Depends on: core, errors, schemas, yaml. Depended on by: apps/worker (which calls the loader at build time to bundle the agents into the Worker’s source). Design choice: YAML parsing happens at build time, not at request time. ADR-0033 covers the bundling decision: the Worker imports a generated agents.ts module that has every agent definition statically. No filesystem reads in the hot path. Entry point: packages/agent-loader/src/index.ts.

The agent execution engine. Three responsibilities:

  • Context assembly — given a Task and an AgentDefinition, build the six-layer context that the agent’s LLM turn will see. Enforces the validateNoOverride() invariant: no lower layer can overwrite a higher one.
  • Agent turn — run the LLM call, parse tool calls, dispatch to the tool registry, recurse on delegation tools, return a structured AgentReport.
  • Budget enforcement — token caps, time caps, delegation- depth caps. Trips and surfaces a typed error before runaway cost or recursion.

This is the most architecturally important package and the largest (~1400 lines of source, ~80+ tests).
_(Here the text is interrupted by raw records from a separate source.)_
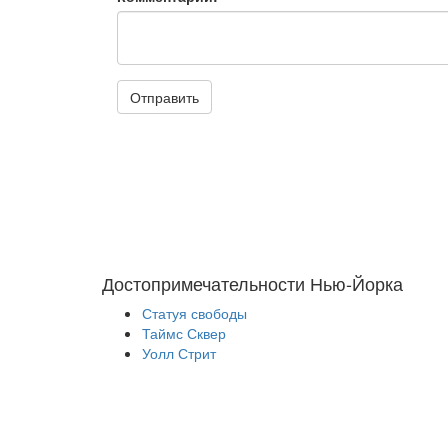
Отправить
Достопримечательности Нью-Йорка
Статуя свободы
Таймс Сквер
Уолл Стрит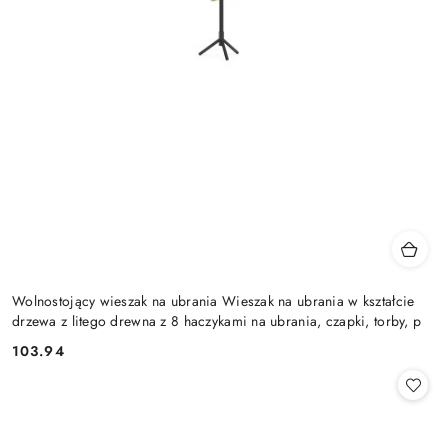
Wolnostojący wieszak na ubrania Wieszak na ubrania w kształcie
drzewa z litego drewna z 8 haczykami na ubrania, czapki, torby, p
103.94
Cena: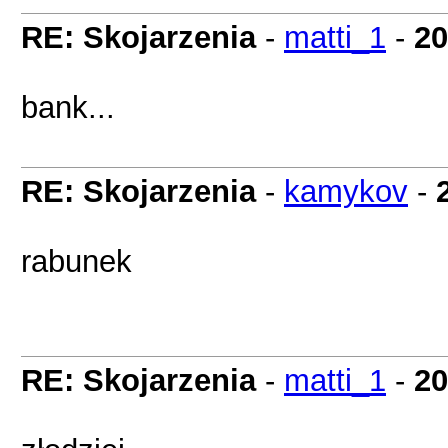
RE: Skojarzenia
-
matti_1
-
20
bank...
RE: Skojarzenia
-
kamykov
-
rabunek
RE: Skojarzenia
-
matti_1
-
20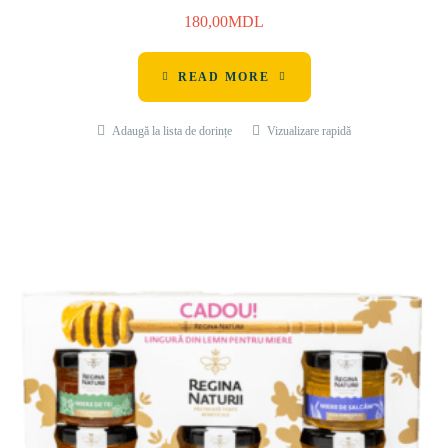
180,00
MDL
READ MORE
Adaugă la lista de dorințe
Vizualizare rapidă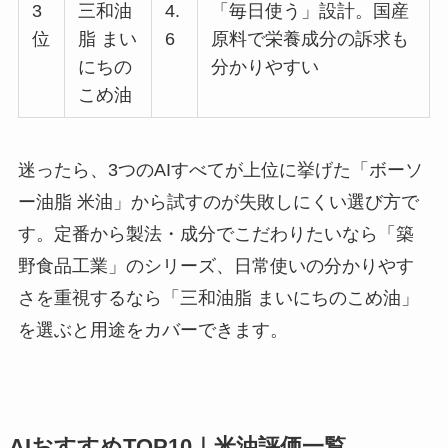
3
三和油
4.
「毎日使う」設計。国産
位
脂 まい
6
原料で栄養成分の訴求も
にちの
分かりやすい
こめ油
迷ったら、3つのAIすべてが上位に挙げた「ボーソ
ー油脂 米油」から試すのが失敗しにくい選び方で
す。定番から製法・成分でこだわりたいなら「築
野食品工業」のシリーズ、日常使いの分かりやす
さを重視するなら「三和油脂 まいにちのこめ油」
を選ぶと用途をカバーできます。
AIおすすめTOP10｜米油評価一覧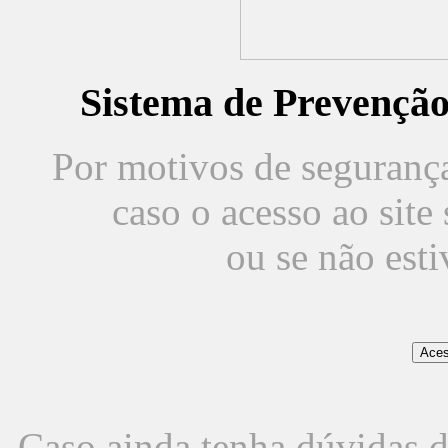
Sistema de Prevençã
Por motivos de segurança,
caso o acesso ao sit
ou se não est
Caso ainda tenha dúvidas d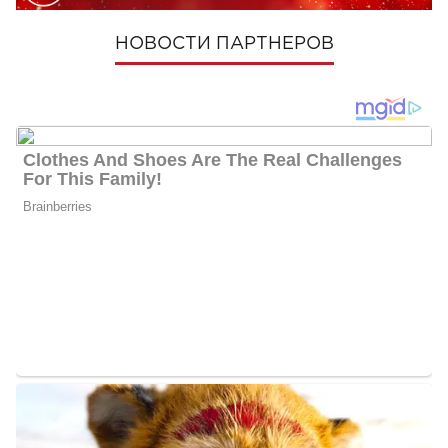
НОВОСТИ ПАРТНЕРОВ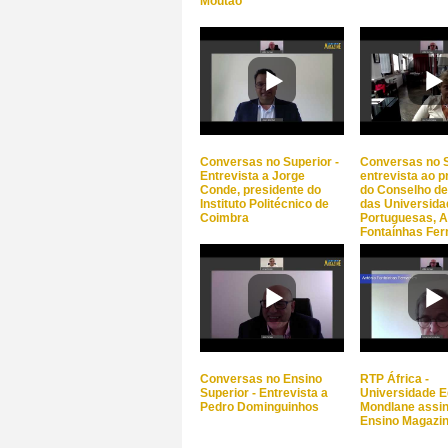
Moutão
Conversas no Superior -
Conversas no S
Entrevista a Jorge
entrevista ao p
Conde, presidente do
do Conselho de
Instituto Politécnico de
das Universid
Coimbra
Portuguesas, A
Fontaínhas Fe
Conversas no Ensino
RTP África -
Superior - Entrevista a
Universidade 
Pedro Dominguinhos
Mondlane assi
Ensino Magazi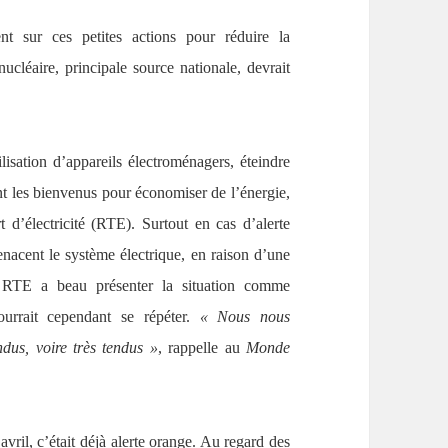
 sur ces petites actions pour réduire la
cléaire, principale source nationale, devrait
lisation d’appareils électroménagers, éteindre
nt les bienvenus pour économiser de l’énergie,
 d’électricité (RTE). Surtout en cas d’alerte
acent le système électrique, en raison d’une
. RTE a beau présenter la situation comme
pourrait cependant se répéter.
« Nous nous
dus, voire très tendus »
, rappelle au
Monde
vril, c’était déjà alerte orange. Au regard des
Depends on: every foundation + adapter package. Depended on by: apps/worker, apps/example. Design choice: delegation is implemented as a tool call. When agent A lists agent B as a sub-agent, the runtime synthesizes a delegate_to_B tool whose input is the task spec for B. The tool’s handler invokes the runtime recursively. This unification is what keeps the abstraction small — there’s no separate delegation API, just tools. Entry point: packages/runtime/src/index.ts.

The platform’s three built-in tools, every agent can opt into them:

  • recall_memory — semantic search over the agent’s long-term memory. Calls the LongTermMemory gateway with the agent’s ID for scoping.
  • store_memory — write a new entry to long-term memory.
  • emit_event — publish an event onto the bus for downstream processing.

Each tool is a function with a Zod input schema. The runtime auto-registers built-ins based on flags in the agent definition (memory_config.long_term_enabled enables recall_memory + store_memory; events.enabled enables emit_event).

Depends on: core, errors, event-bus, memory, schemas. Depended on by: apps/worker, runtime. Design choice: built-ins live in their own package, not in runtime. This keeps the runtime independent of memory and event bus implementations — the runtime doesn’t import either; it just sees a ToolResolver. Built-ins are wired in at the application layer (the worker). Entry point: packages/builtin-tools/src/index.ts.

The Shopify Admin API client. Currently single-tenant (custom- app token, not OAuth) and read-only — products, recent orders, shop info. Used by the merchandising agent (cron) and by the shopify_get_order_by_email tool (order-triage scenario).

OAuth + write paths ship in Phase 2 when the human-approval gate is designed. Today the platform reads from Shopify; it doesn’t mutate.

Depends on: errors, logger. Depended on by: apps/worker. Design choice: GraphQL queries are typed via co-located .graphql strings + custom request types — no full schema-codegen pipeline. We ran into one production bug at deploy time (selectionMismatch on a missing field) that better tooling would have caught; the trade-off is documented as cautionary tale in the package README. Entry point: packages/shopify/src/index.ts.

If you’re trying to learn the codebase, read the packages in this order:

  1. core — the type vocabulary. 30 minutes; sets your compass for everything else.
  2. errors + schemas — the trust-boundary primitives.
  3. llm — the agent’s LLM-shaped interface. Read MockAdapter first; production logic in llm-anthropic second.
  4. runtime — the heart of the platform. The context assembler is where the six-layer model lives.
  5. memory + event-bus — the IO abstractions.
  6. apps/worker — the wiring layer. See Apps for that tour.

Skip tools, config, logger until you need them — they’re small enough to absorb in passing.